Una alternativa cercana para evitar un incumplimiento prolongado sería negociar un acuerdo de suspensión de pagos: el reprocesamiento del servicio de la deuda con miras a una nueva renegociación -digamos, en 2022- en el marco de una economía más estable y con una mejor idea de lo que el país puede permitirse ofrecer.
En este acuerdo, la Argentina pediría que se pospusiera cualquier pago de capital que se adeude en los próximos dos años y, sobre la base de esta premisa, negociaría una mezcla de recortes de cupones y capitalización como solución provisional para transitar esta emergencia sin enfrentar la amenaza de incumplimiento de la espada de Damocles.
Esta estrategia podría combinarse con la reanudación del acuerdo de reserva suspendido del FMI bajo objetivos fiscales más indulgentes.

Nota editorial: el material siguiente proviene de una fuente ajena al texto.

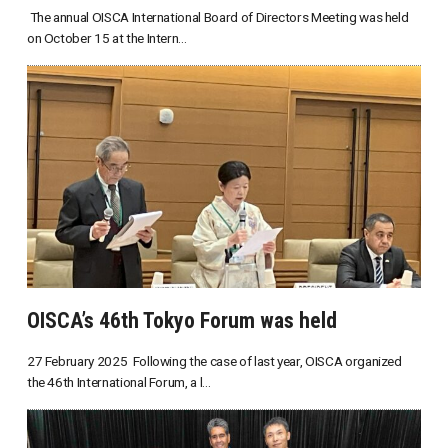
The annual OISCA International Board of Directors Meeting was held
on October 15 at the Intern...
OISCA’s 46th Tokyo Forum was held
27 February 2025 Following the case of last year, OISCA organized
the 46th International Forum, a l...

Después de todo, el propio FMI acaba de reconocer los problemas de solvencia de Argentina, que se están agravando drásticamente por la crisis del coronavirus, lo que daría al país acceso a los 13.000 millones de dólares restantes del programa, parte de los cuales podría utilizarse para endulzar la oferta de suspensión.
Cierto, lo que recomendamos aquí es una respuesta a corto plazo para un problema a largo plazo. Pero incluso si uno piensa que un acuerdo de deuda podría ser la respuesta definitiva a los problemas externos de Argentina de hace mucho tiempo-no lo hacemos-una segunda mejor solución factible es a menudo mejor que un primer mejor fracaso.